● **Task brief**
Find every line in the entries that holds the string "Figures" and report it.
━━━━━ Data to examine ━━━━━
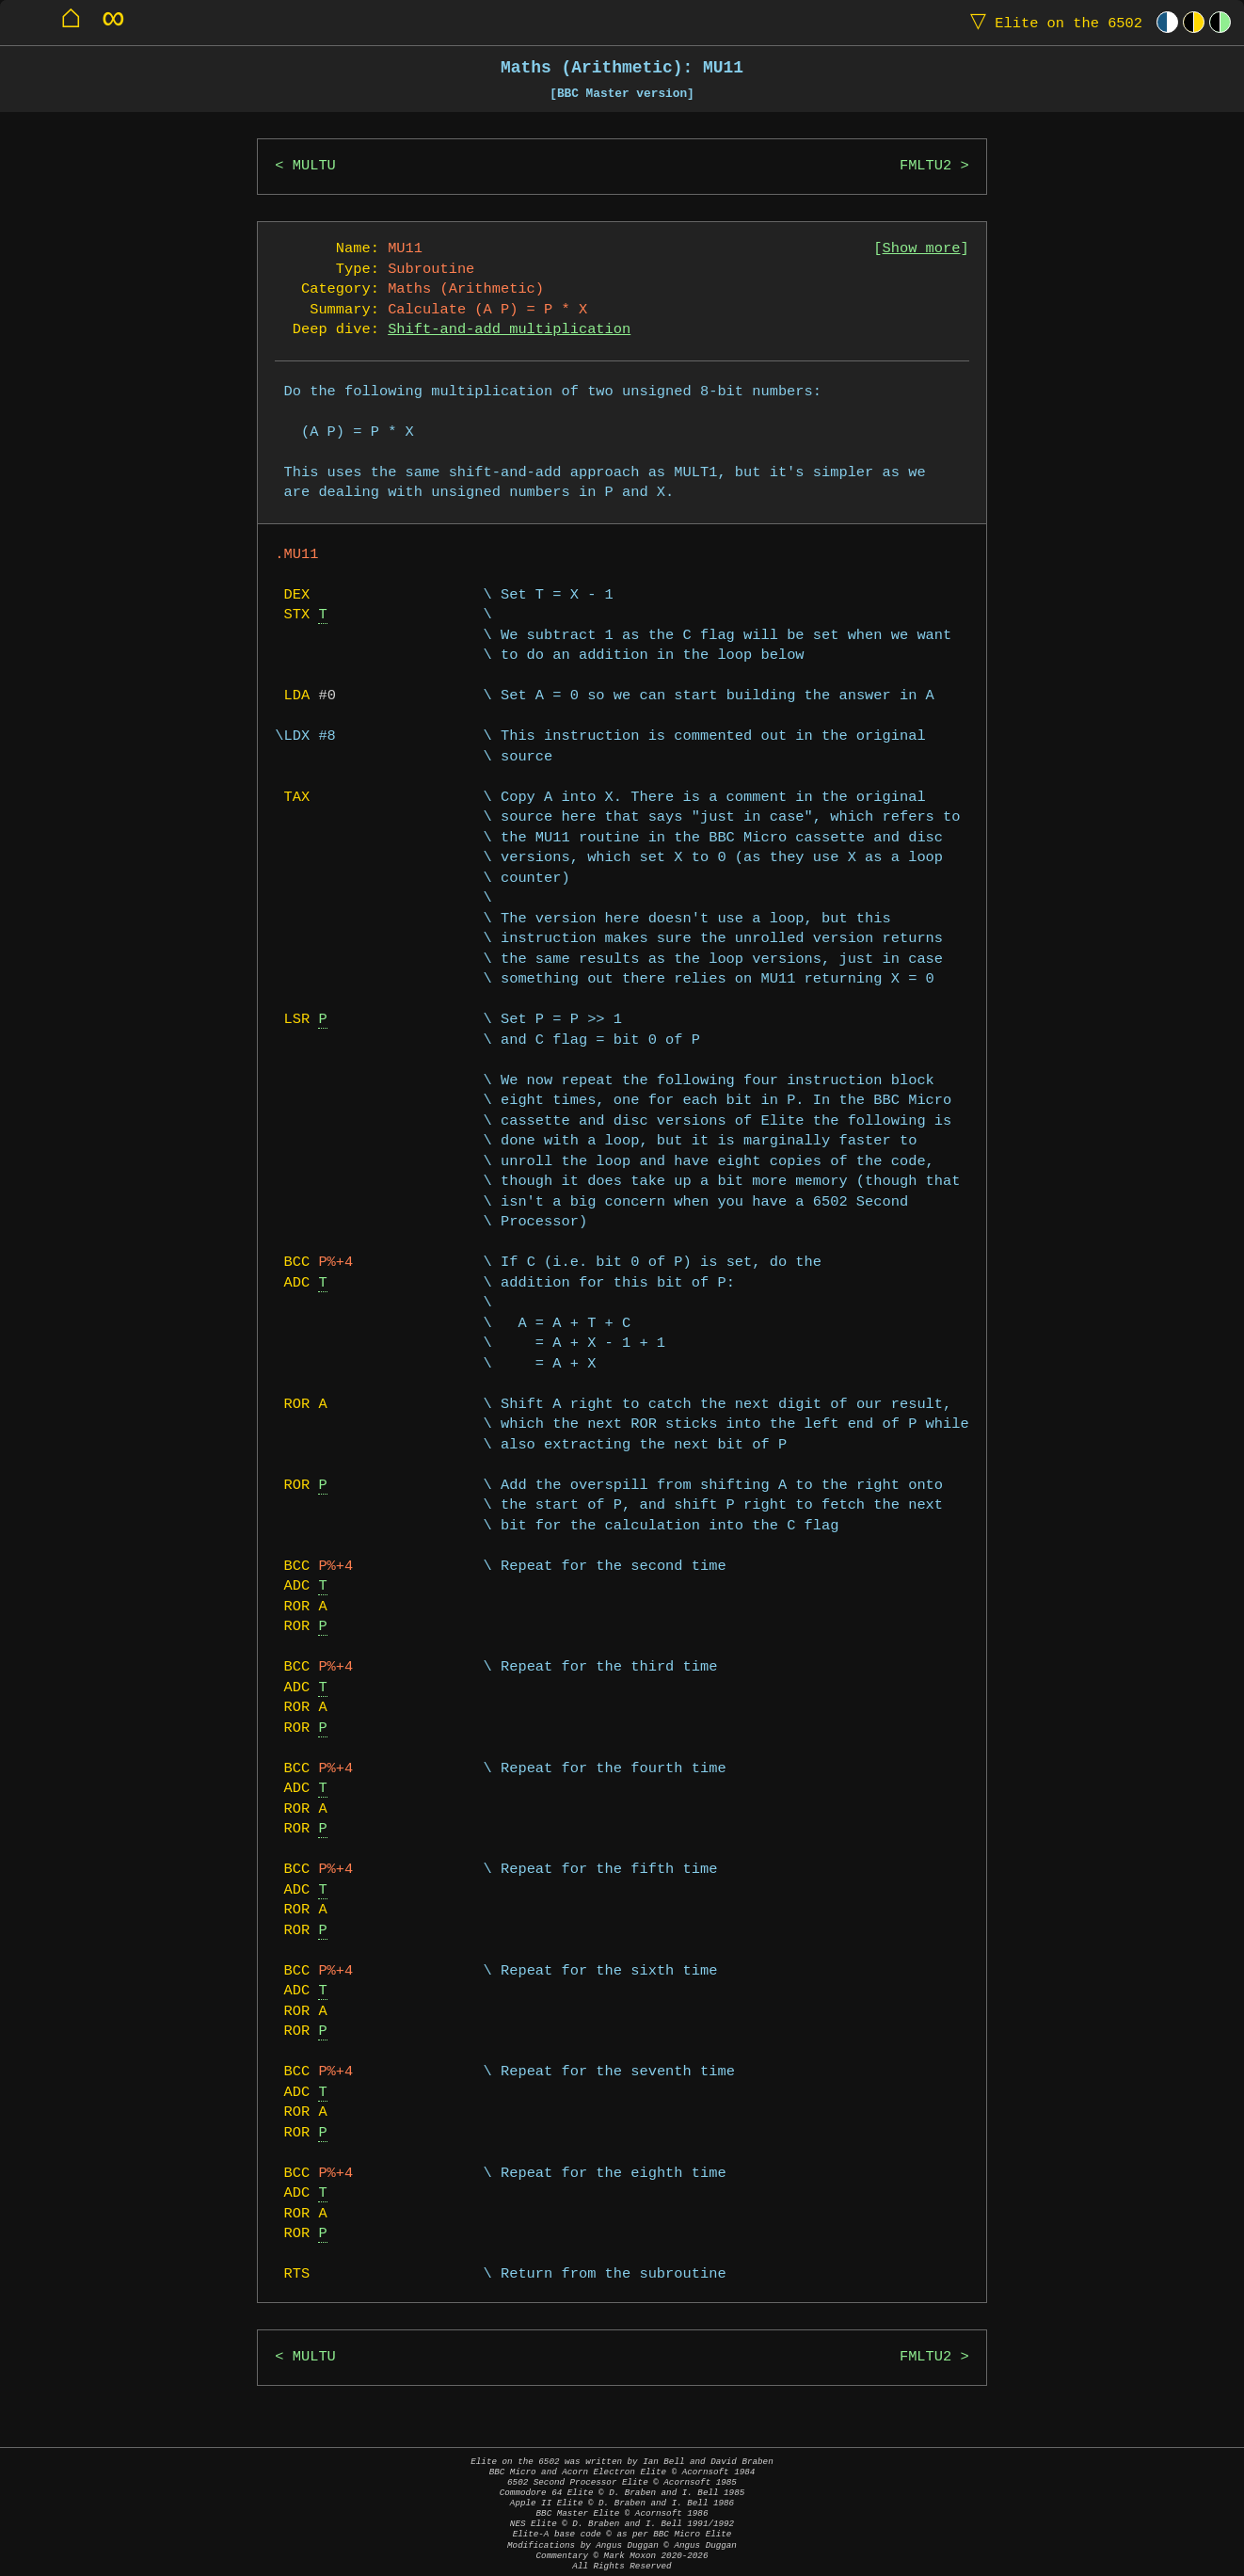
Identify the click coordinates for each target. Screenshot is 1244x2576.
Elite (1052, 22)
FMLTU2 (925, 166)
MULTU (314, 166)
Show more (922, 249)
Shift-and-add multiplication (509, 330)
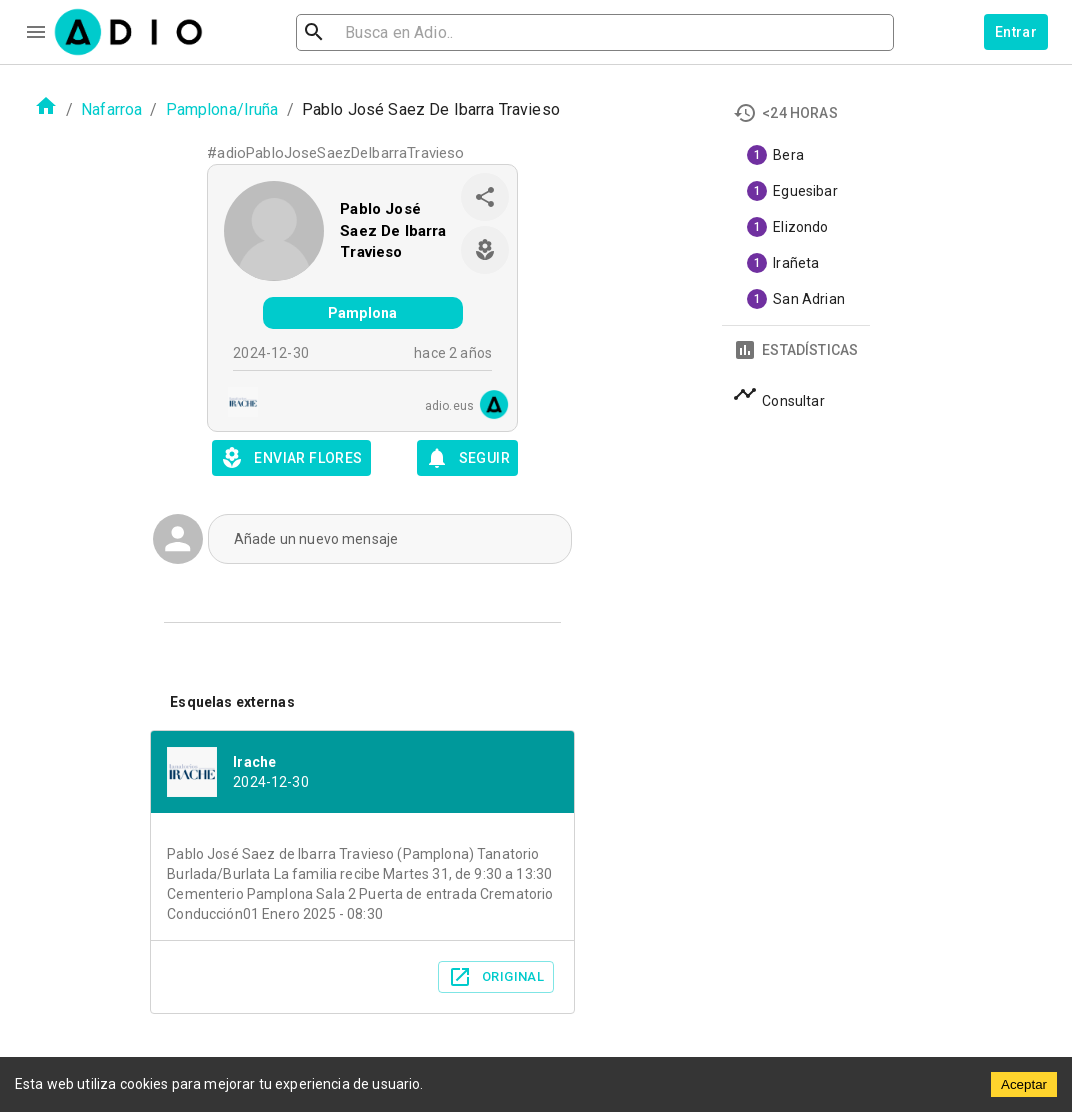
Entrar (1016, 32)
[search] (379, 32)
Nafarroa (111, 109)
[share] (485, 197)
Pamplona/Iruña (222, 109)
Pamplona (362, 313)
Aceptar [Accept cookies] (1024, 1084)
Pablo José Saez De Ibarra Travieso (393, 230)
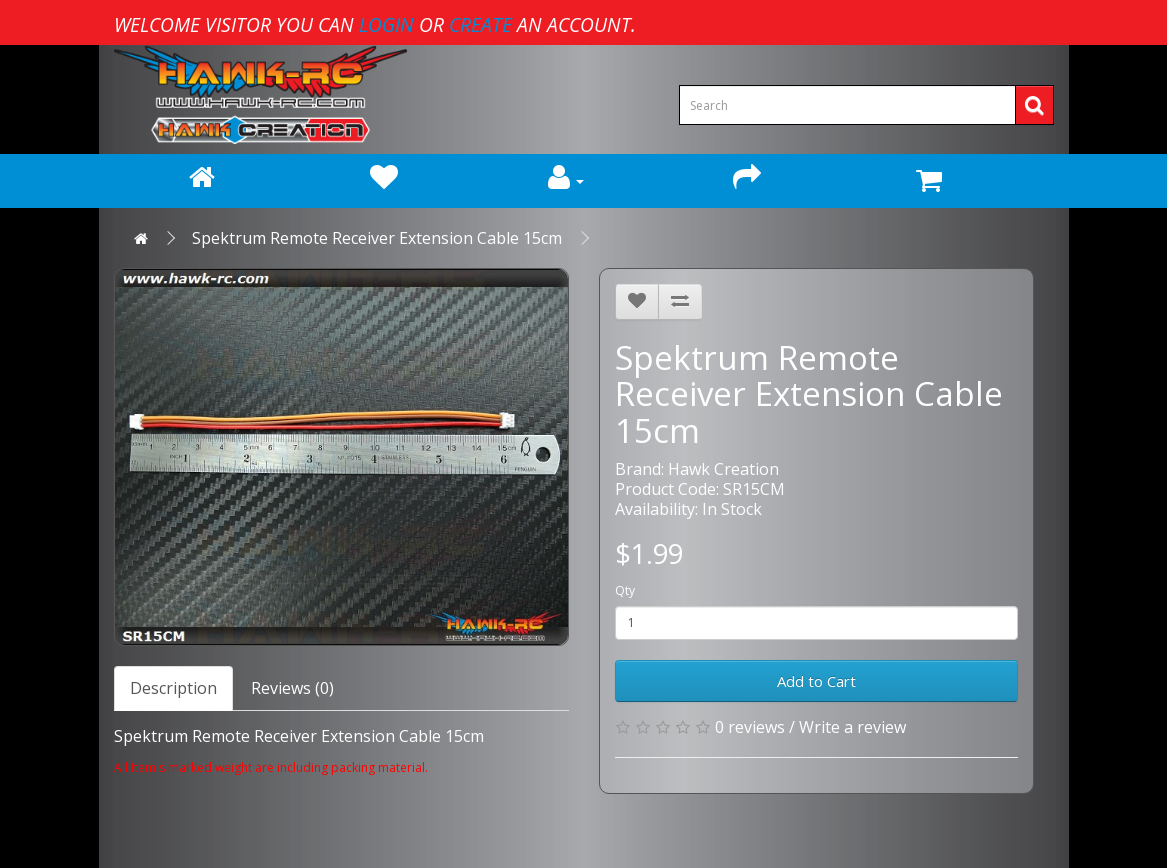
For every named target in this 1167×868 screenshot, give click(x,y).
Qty (625, 590)
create (480, 24)
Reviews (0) (292, 688)
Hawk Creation (723, 469)
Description (173, 688)
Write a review (852, 727)
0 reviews (750, 727)
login (386, 24)
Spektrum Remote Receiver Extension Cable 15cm (377, 238)
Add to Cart (816, 681)
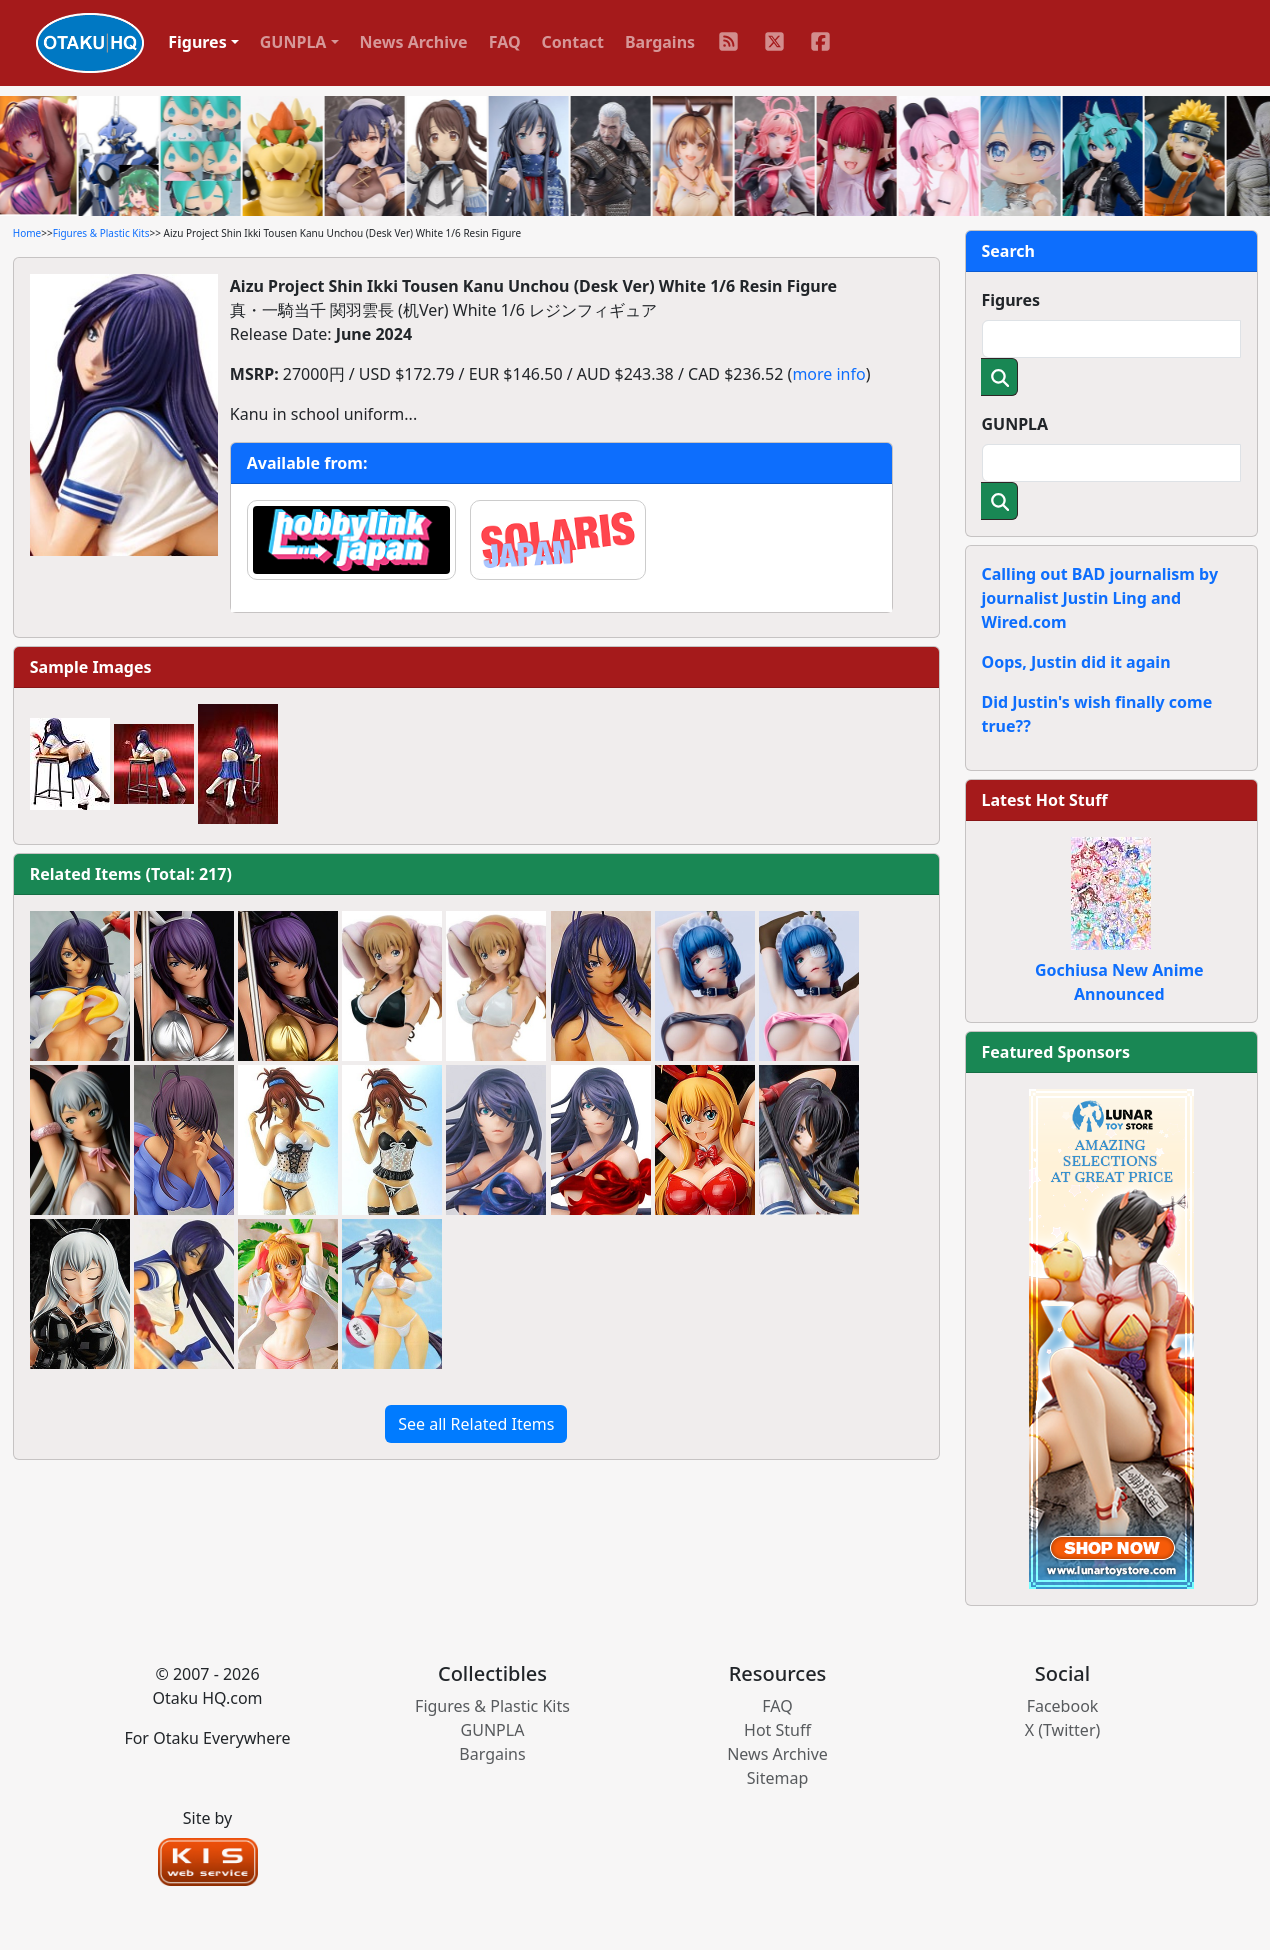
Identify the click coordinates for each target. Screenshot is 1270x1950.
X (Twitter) (1063, 1730)
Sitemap (778, 1778)
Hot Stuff (777, 1730)
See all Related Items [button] (476, 1424)
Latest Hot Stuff (1045, 800)
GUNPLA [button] (293, 42)
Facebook (1063, 1706)
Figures (1011, 300)
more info (828, 374)
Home (27, 233)
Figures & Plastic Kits (101, 233)
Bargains (660, 42)
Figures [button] (197, 42)
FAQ (505, 42)
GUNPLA (1015, 424)
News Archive (414, 42)
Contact (573, 42)
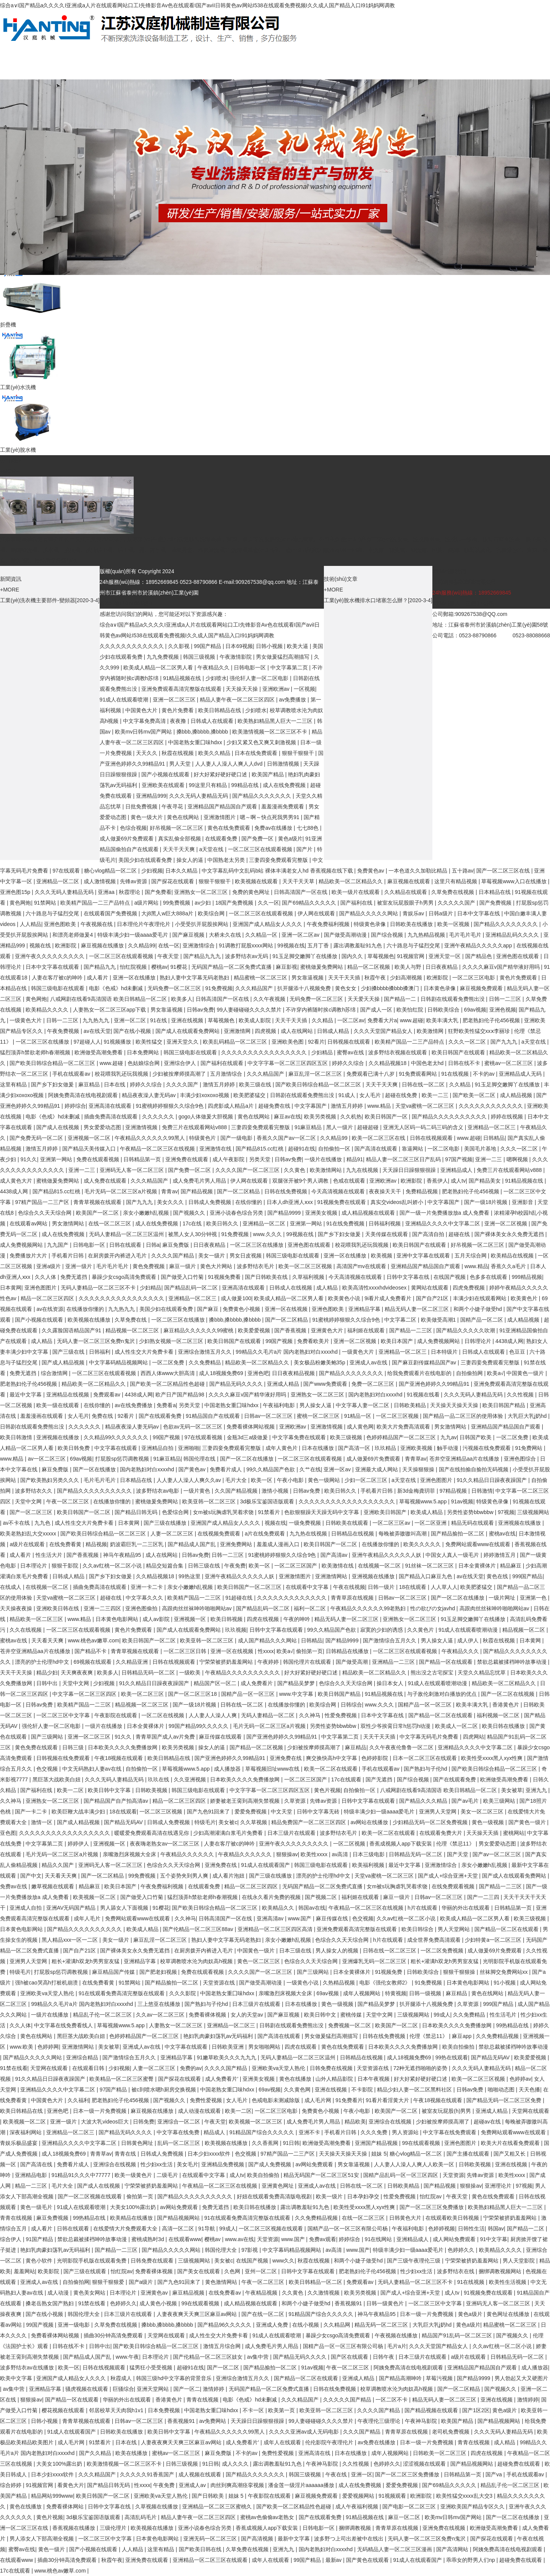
━━━━━
● **Response to the exercise**
Figures (1011, 300)
Figures & Plastic Kits (101, 233)
Figures [button] (197, 42)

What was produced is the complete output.